#### [REQUIRED ACTION]
What is needed is an exact transcription of the line with "die jonger zijn" and all the lines that follow it in the entries below; add nothing else.

(Saved data entries)
--------

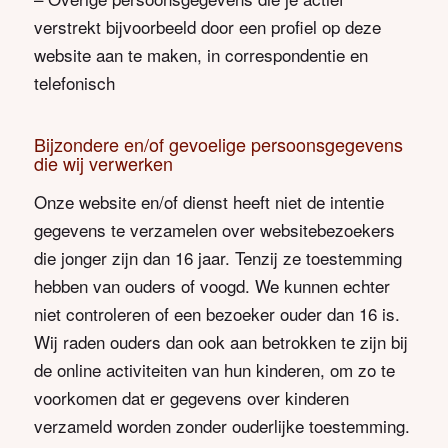
verstrekt bijvoorbeeld door een profiel op deze
website aan te maken, in correspondentie en
telefonisch
Bijzondere en/of gevoelige persoonsgegevens
die wij verwerken
Onze website en/of dienst heeft niet de intentie
gegevens te verzamelen over websitebezoekers
die jonger zijn dan 16 jaar. Tenzij ze toestemming
hebben van ouders of voogd. We kunnen echter
niet controleren of een bezoeker ouder dan 16 is.
Wij raden ouders dan ook aan betrokken te zijn bij
de online activiteiten van hun kinderen, om zo te
voorkomen dat er gegevens over kinderen
verzameld worden zonder ouderlijke toestemming.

--------

#### [TASK OUTPUT]
die jonger zijn dan 16 jaar. Tenzij ze toestemming
hebben van ouders of voogd. We kunnen echter
niet controleren of een bezoeker ouder dan 16 is.
Wij raden ouders dan ook aan betrokken te zijn bij
de online activiteiten van hun kinderen, om zo te
voorkomen dat er gegevens over kinderen
verzameld worden zonder ouderlijke toestemming.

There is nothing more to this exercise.